La mamma deve essere comoda: lo spiego chiaramente, poiché il procedimento è un po’ lento e può essere più complesso in base a cosa viene inglobato nella struttura. Spetta a lei decidere, ad esempio, se comprendere solo la pancia o anche i seni e le spalle. A volte, la futura mamma chiede di imprimere l’impronta delle mani
- del compagno
- o le proprie
- o addirittura del primo figlio.
Le mani nel calco sono importantissime, specie in arteterapia: le mani sono già di per sé comunicative nell’atto in cui noi le usiamo per
- dare amore attraverso un gesto, una carezza o
- per dare sicurezza.
Teniamo forte la mano dei nostri bimbi e attraverso le mani diamo loro un senso di protezione e di guida. Creano legame che non vorremmo interrompere e, per tutti questi motivi, hanno una forte valenza simbolica impresse sul calco che diventerà la prima culla del nascituro.
Un’esperienza incredibile
Durante la posa delle bende, esercito un lieve massaggio che rilassa la mamma e arriva dolcemente al bambino: da lì parte già un’attivazione comunicativa. In arteterapia questo processo serve poiché, in questo periodo, il bambino ha preso familiarità con i rumori esterni, con le voci che lo rassicurano e lo si sente meno muoversi. Ma, durante la posa delle bende, il piccolo viene stimolato alla comunicazione dal terapeuta che esegue il calco (in questo caso, da me) e che offre un mezzo per riattivare la comunicazione che si esprime nel movimento che viene percepito dalla madre.
Quello che avviene è, per la coppia madre-bambino, un’esperienza stupenda, unica e irripetibile. In circa venti minuti tutte le bende sono posate. Servono almeno due o tre strati di bende per rendere forte e stabile la struttura. Occorrono altri venti minuti perché il guscio si indurisca e possa essere staccato con una leggera contrazione dell’addome della mamma.

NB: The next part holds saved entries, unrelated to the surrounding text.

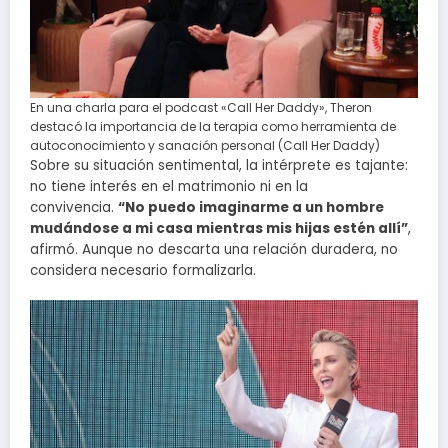
En una charla para el podcast «Call Her Daddy», Theron
destacó la importancia de la terapia como herramienta de
autoconocimiento y sanación personal (Call Her Daddy)
Sobre su situación sentimental, la intérprete es tajante:
no tiene interés en el matrimonio ni en la
convivencia.
“No puedo imaginarme a un hombre
mudándose a mi casa mientras mis hijas estén allí”
,
afirmó. Aunque no descarta una relación duradera, no
considera necesario formalizarla.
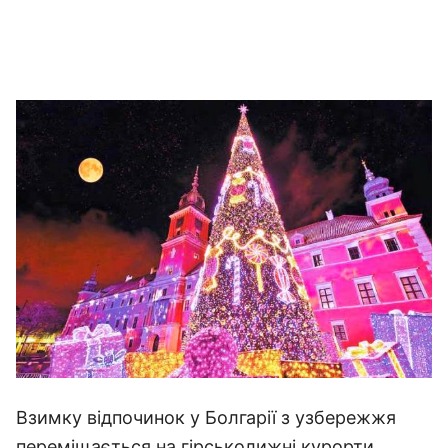
Взимку відпочинок у Болгарії з узбережжя
переміщається на гірськолижні курорти.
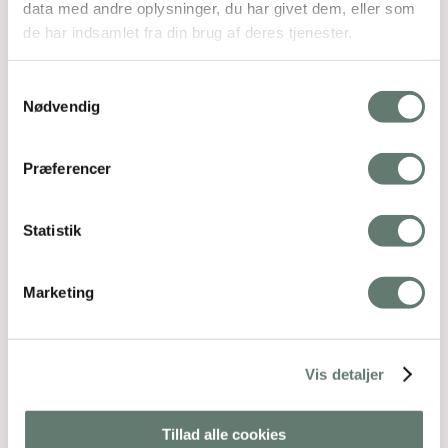
data med andre oplysninger, du har givet dem, eller som
de har indsamlet fra din brug af deres tjenester.
Samtykkevalg
Nødvendig
Præferencer
Statistik
Marketing
Vis detaljer
Tillad alle cookies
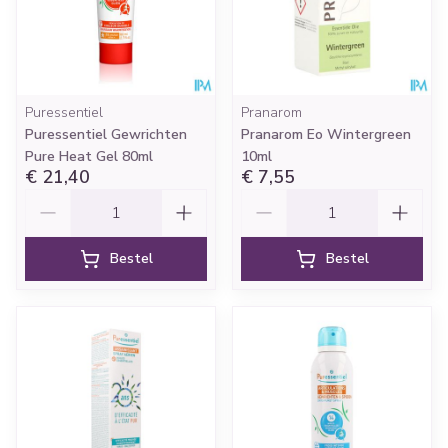
Puressentiel
Pranarom
Puressentiel Gewrichten
Pranarom Eo Wintergreen
Pure Heat Gel 80ml
10ml
€ 21,40
€ 7,55
Aantal
Aantal
Bestel
Bestel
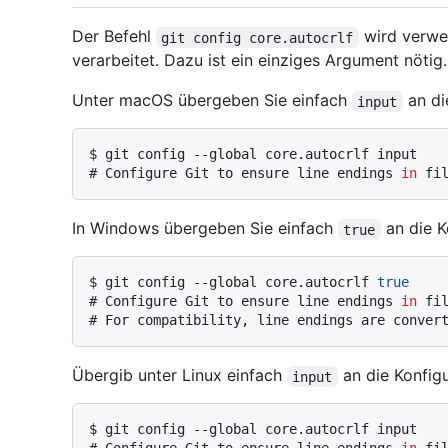
Der Befehl
wird verwe
git config core.autocrlf
verarbeitet. Dazu ist ein einziges Argument nötig.
Unter macOS übergeben Sie einfach
an die
input
$ 
git config --global core.autocrlf input
# 
Configure Git to ensure line endings 
in
 fi
In Windows übergeben Sie einfach
an die Ko
true
$ 
git config --global core.autocrlf 
true
# 
Configure Git to ensure line endings 
in
 fi
# 
For compatibility, line endings are conver
Übergib unter Linux einfach
an die Konfigu
input
$ 
git config --global core.autocrlf input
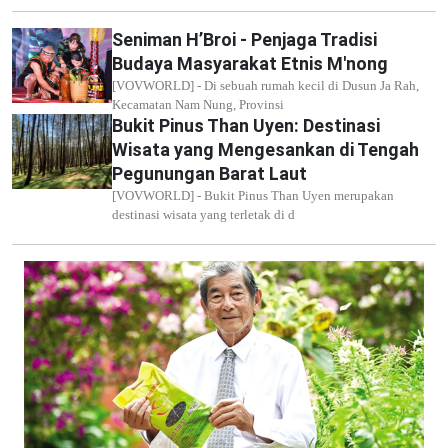
Seniman H’Broi - Penjaga Tradisi
Budaya Masyarakat Etnis M'nong
[VOVWORLD] - Di sebuah rumah kecil di Dusun Ja Rah,
Kecamatan Nam Nung, Provinsi
Bukit Pinus Than Uyen: Destinasi
Wisata yang Mengesankan di Tengah
Pegunungan Barat Laut
[VOVWORLD] - Bukit Pinus Than Uyen merupakan
destinasi wisata yang terletak di d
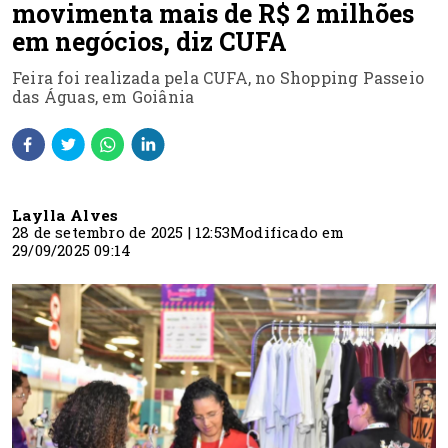
movimenta mais de R$ 2 milhões
em negócios, diz CUFA
Feira foi realizada pela CUFA, no Shopping Passeio
das Águas, em Goiânia
Laylla Alves
28 de setembro de 2025 | 12:53
Modificado em
29/09/2025 09:14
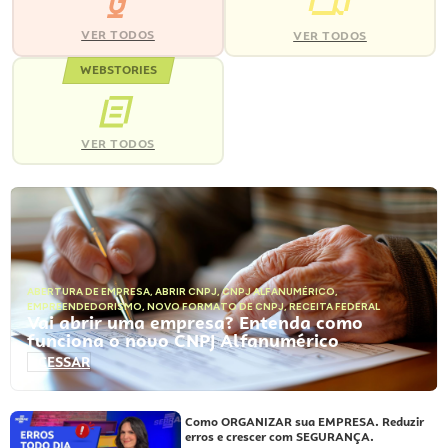
VER TODOS
VER TODOS
WEBSTORIES
VER TODOS
ABERTURA DE EMPRESA
,
ABRIR CNPJ
,
CNPJ ALFANUMÉRICO
,
EMPREENDEDORISMO
,
NOVO FORMATO DE CNPJ
,
RECEITA FEDERAL
Vai abrir uma empresa? Entenda como
funciona o novo CNPJ Alfanumérico
ACESSAR
Como ORGANIZAR sua EMPRESA. Reduzir
erros e crescer com SEGURANÇA.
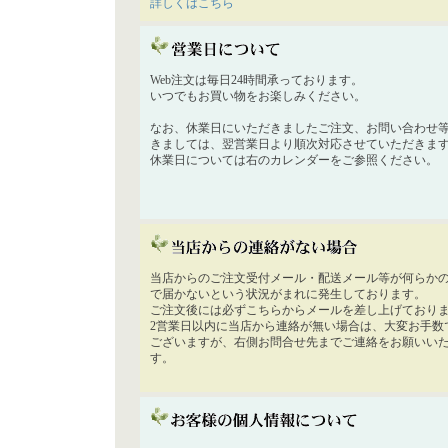
詳しくはこちら
Web注文は毎日24時間承っております。
いつでもお買い物をお楽しみください。
なお、休業日にいただきましたご注文、お問い合わせ
きましては、翌営業日より順次対応させていただきま
休業日については右のカレンダーをご参照ください。
当店からのご注文受付メール・配送メール等が何らか
で届かないという状況がまれに発生しております。
ご注文後には必ずこちらからメールを差し上げており
2営業日以内に当店から連絡が無い場合は、大変お手数
ございますが、右側お問合せ先までご連絡をお願いい
す。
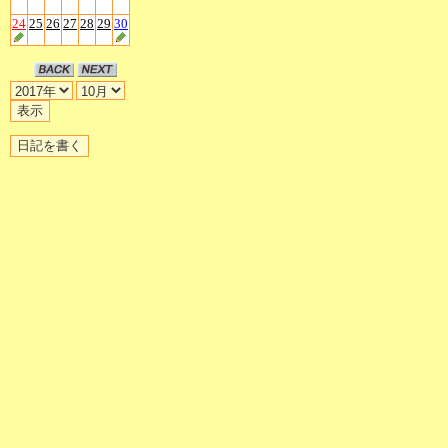
24
25
26
27
28
29
30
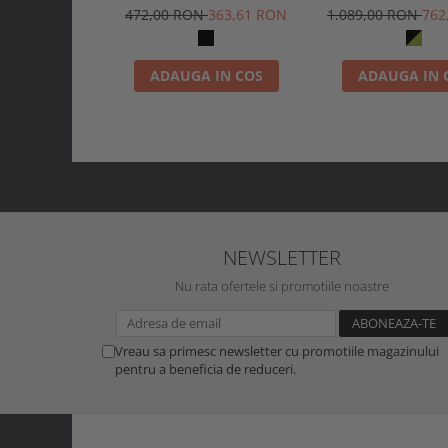
HT
472,00 RON
363,61 RON
1.089,00 RON
762
ADAUGA IN COS
ADAUGA IN 
NEWSLETTER
Nu rata ofertele si promotiile noastre
Vreau sa primesc newsletter cu promotiile magazinului
pentru a beneficia de reduceri.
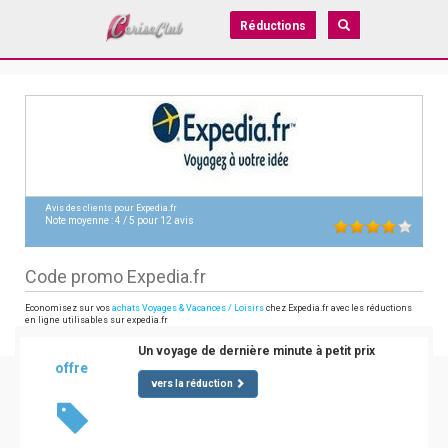
Réductions
Avis des clients pour
Expedia.fr
Note moyenne :
4
/
5
pour
12
avis
Code promo Expedia.fr
Economisez sur vos
achats Voyages & Vacances / Loisirs
chez Expedia.fr avec les réductions
en ligne utilisables sur expedia.fr
Un voyage de dernière minute à petit prix
offre
vers la réduction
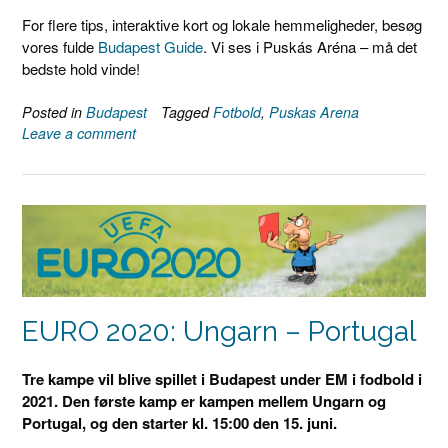
For flere tips, interaktive kort og lokale hemmeligheder, besøg
vores fulde
Budapest Guide
. Vi ses i Puskás Aréna – må det
bedste hold vinde!
Posted in
Budapest
Tagged
Fotbold
,
Puskas Arena
Leave a comment
EURO 2020: Ungarn – Portugal
Tre kampe vil blive spillet i Budapest under EM i fodbold i
2021. Den første kamp er kampen mellem Ungarn og
Portugal, og den starter kl. 15:00 den 15. juni.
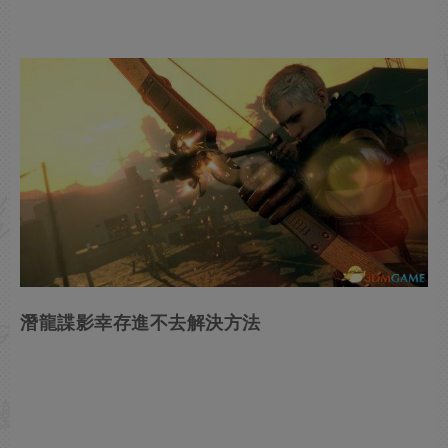
潛龍諜影幸存進不去解決方法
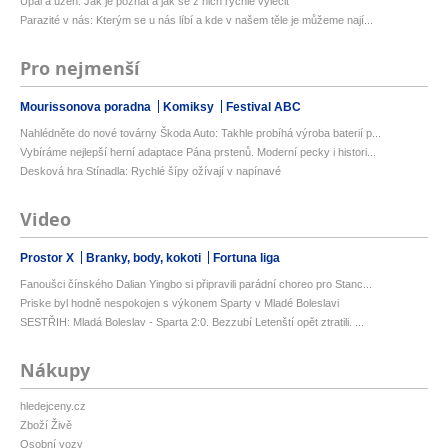
Úpal a úžeh: Jak je poznat a jak se z nich rychle vyléčit
Parazité v nás: Kterým se u nás líbí a kde v našem těle je můžeme nají...
Pro nejmenší
Mourissonova poradna
Komiksy
Festival ABC
Nahlédněte do nové továrny Škoda Auto: Takhle probíhá výroba baterií p...
Vybíráme nejlepší herní adaptace Pána prstenů. Moderní pecky i histori...
Desková hra Stínadla: Rychlé šípy ožívají v napínavé
Video
Prostor X
Branky, body, kokoti
Fortuna liga
Fanoušci čínského Dalian Yingbo si připravili parádní choreo pro Stanc...
Priske byl hodně nespokojen s výkonem Sparty v Mladé Boleslavi
SESTŘIH: Mladá Boleslav - Sparta 2:0. Bezzubí Letenští opět ztratili. ...
Nákupy
hledejceny.cz
Zboží Živě
Osobní vozy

Momento in cui si possono notare anche le impronte dei piedini del bimbo (potete immaginare la faccia della mamma a vedere questo spettacolo?).
E’ meraviglioso notarlo attraverso l’espressione facciale delle mamme, a volte accompagnata dalle lacrime di commozione e dall’emozione di quel preciso momento.
- Vedere la forma della pancia da una prospettiva diversa da come viene vissuta,
- prenderne una piena consapevolezza e
- cogliere l’immensità e la profondità del corpo che, in quella forma, diventa un guscio prezioso che contiene la vita,
diventano simboli indelebili della maternità e del suo intrinseco processo trasformativo.
Un nido decorato per il feto
Poi, il guscio,
- verbalizzato,
- carteggiato e
- decorato da ogni mamma con le immagini più importanti della sua vita (come accade per il body painting),
potrà accogliere e fare da nido al bimbo stesso, in un continuum di magia e fusione con la mamma, anche una volta fuori dalla sua pancia.
Il bambino, così, continua a sentirsi protetto e avvolto dal guscio del pancione pur essendo ormai fuori. Ed ecco il senso di tutto: il guscio diventa vita che accoglie la vita.